(Records contained in a dataset)
···

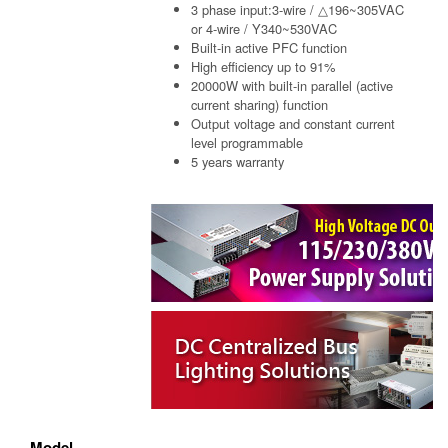
3 phase input:3-wire / △196~305VAC
or 4-wire / Y340~530VAC
Built-in active PFC function
High efficiency up to 91%
20000W with built-in parallel (active
current sharing) function
Output voltage and constant current
level programmable
5 years warranty
Model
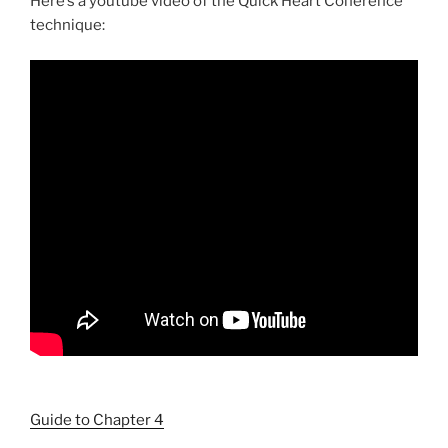
Here’s a youtube video of the Quick Heart Coherence
technique:
Guide to Chapter 4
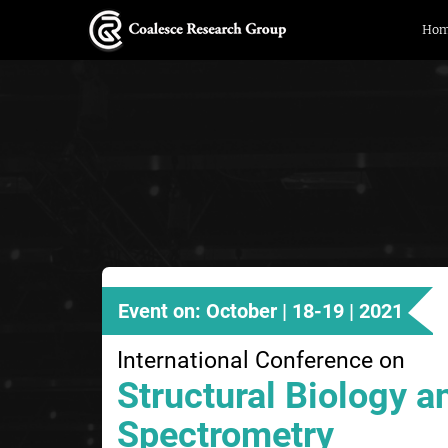
Ho
Event on: October | 18-19 | 2021
International Conference on
Structural Biology 
Spectrometry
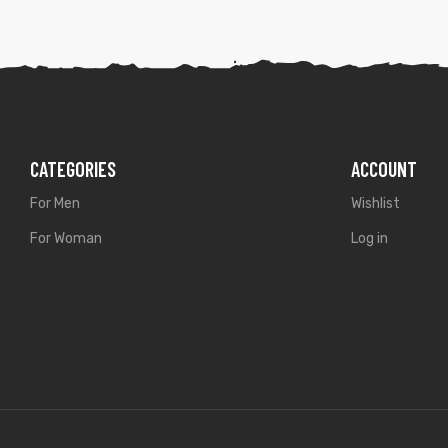
CATEGORIES
ACCOUNT
For Men
Wishlist
For Woman
Log in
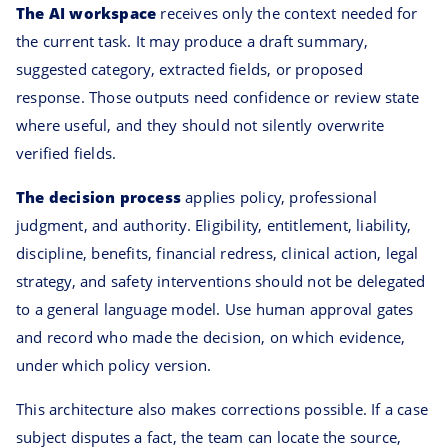
The AI workspace
receives only the context needed for
the current task. It may produce a draft summary,
suggested category, extracted fields, or proposed
response. Those outputs need confidence or review state
where useful, and they should not silently overwrite
verified fields.
The decision process
applies policy, professional
judgment, and authority. Eligibility, entitlement, liability,
discipline, benefits, financial redress, clinical action, legal
strategy, and safety interventions should not be delegated
to a general language model. Use human approval gates
and record who made the decision, on which evidence,
under which policy version.
This architecture also makes corrections possible. If a case
subject disputes a fact, the team can locate the source,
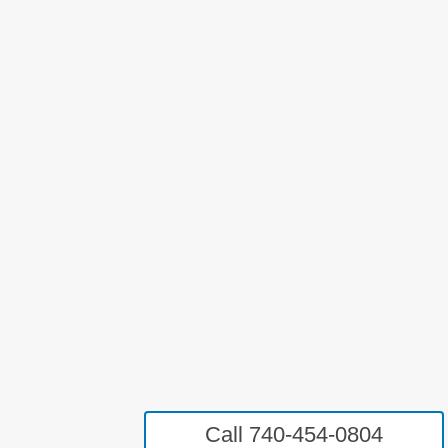
Call 740-454-0804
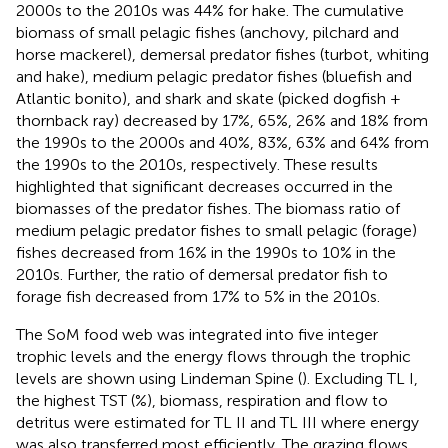
2000s to the 2010s was 44% for hake. The cumulative
biomass of small pelagic fishes (anchovy, pilchard and
horse mackerel), demersal predator fishes (turbot, whiting
and hake), medium pelagic predator fishes (bluefish and
Atlantic bonito), and shark and skate (picked dogfish +
thornback ray) decreased by 17%, 65%, 26% and 18% from
the 1990s to the 2000s and 40%, 83%, 63% and 64% from
the 1990s to the 2010s, respectively. These results
highlighted that significant decreases occurred in the
biomasses of the predator fishes. The biomass ratio of
medium pelagic predator fishes to small pelagic (forage)
fishes decreased from 16% in the 1990s to 10% in the
2010s. Further, the ratio of demersal predator fish to
forage fish decreased from 17% to 5% in the 2010s.
The SoM food web was integrated into five integer
trophic levels and the energy flows through the trophic
levels are shown using Lindeman Spine (
). Excluding TL I,
the highest TST (%), biomass, respiration and flow to
detritus were estimated for TL II and TL III where energy
was also transferred most efficiently. The grazing flows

···

▶ What to produce: Repeat exactly, and only, the lines from the one containing "fishes decreased from" through the last line above.

▶ Solution for this task:
fishes decreased from 16% in the 1990s to 10% in the
2010s. Further, the ratio of demersal predator fish to
forage fish decreased from 17% to 5% in the 2010s.
The SoM food web was integrated into five integer
trophic levels and the energy flows through the trophic
levels are shown using Lindeman Spine (
). Excluding TL I,
the highest TST (%), biomass, respiration and flow to
detritus were estimated for TL II and TL III where energy
was also transferred most efficiently. The grazing flows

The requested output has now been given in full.